After my back op we borrowed a Treadmill for me to do my physio/rehab work. I use it most days, although sometimes I wonder why I bother. Anyway, recently it's started to play up. After a random amount of time, between 10-20mins the motor just cuts out and stops dead. The digital display carries on like nothing's happened. If you try to re-start it, nothing happens. You have to turn it off for an hour or more before it come back and will do the same thing.


It's my Mum's and is out of warranty. But it's not a cheap make (Reebok, iRun).

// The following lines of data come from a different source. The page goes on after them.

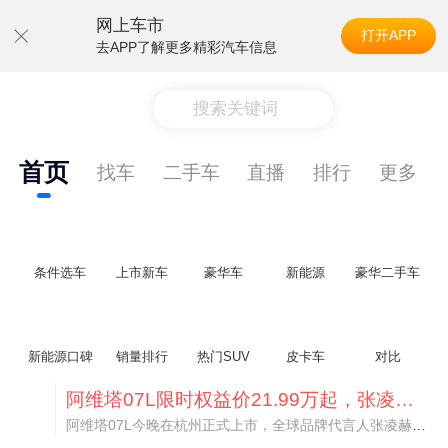
网上车市
打开APP
去APP了解更多精彩汽车信息
搜索关键词
首页
找车
二手车
直播
排行
更多
条件选车
上市新车
豪华车
新能源
豪华二手车
新能源口碑
销量排行
热门SUV
皮卡车
对比
阿维塔07L限时权益价21.99万起，张凌赫成首位车主
阿维塔07L今晚在杭州正式上市，全球品牌代言人张凌赫现场提车，成为这台车的第一位主人。三个版本：Elite纯电版22.99万，Max+后驱纯电版24.99万，Ultra三电机四驱版27.99万。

Any ideas? My first thought was a loose wire, but that doesn't explain why it comes back. Overheating? Possibly.


----------



## WoodAddict (22 Mar 2010)

Sounds to me like there's some kind of thermal cut-out kicking in when the motor gets too hot. Do you have a manual with circuit diagram? Check that all vents are clear and free from dust/rubbish. A circuit diagram would tell you whether or not it has a fan to cool the motor. If this has died then it could be an answer.


----------



## misterfish (23 Mar 2010)

http://www.howtomendit.com/answers.php?id=237613

Sounds like you are not the only one with this problem. For something that expensive you would expect (hope) it would be reliable!

Misterfish

Also some comments on Amazon http://www.amazon.co.uk/product-reviews/B000OT8J5A


----------



## thomvic (23 Mar 2010)

Wiser said:


> But it's not a cheap make (Reebok, iRun).

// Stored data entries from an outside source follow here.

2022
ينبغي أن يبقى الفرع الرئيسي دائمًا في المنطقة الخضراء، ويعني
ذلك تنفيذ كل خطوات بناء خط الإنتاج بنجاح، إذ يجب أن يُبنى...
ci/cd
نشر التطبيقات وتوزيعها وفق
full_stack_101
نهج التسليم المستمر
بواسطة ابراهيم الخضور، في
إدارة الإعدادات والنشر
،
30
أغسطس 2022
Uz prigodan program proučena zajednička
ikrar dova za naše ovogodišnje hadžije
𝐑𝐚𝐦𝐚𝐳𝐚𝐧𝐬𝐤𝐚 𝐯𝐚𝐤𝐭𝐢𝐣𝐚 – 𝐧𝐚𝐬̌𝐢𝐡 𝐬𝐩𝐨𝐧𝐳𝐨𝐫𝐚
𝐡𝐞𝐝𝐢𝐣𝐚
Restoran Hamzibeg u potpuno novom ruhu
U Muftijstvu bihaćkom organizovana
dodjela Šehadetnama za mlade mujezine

I'd like to bet that it came from the same Far-East factory that the cheap ones come ffrom though. Just a designer label probably.

Richard


----------



## wizer (23 Mar 2010)

Thanks guys. Looks like a common problem. I will try to contact their tech support dept.


----------



## newt (23 Mar 2010)

Tom mine has a life time service warranty as long as it stays in my possession. However when the tech came to do the last service he said that many of the cheaper machines have a thermal cut out to stop them being used on a commercial basis. You might try using a cooling fan to see if that extends the duration. Perhaps you are much fitter than you realise and it just cant cope with your pace


----------



## wizer (23 Mar 2010)

I wish Pete. I only ever walk on it and never for more than 40mins. But the missus has been using it for running so it might be overheating.


----------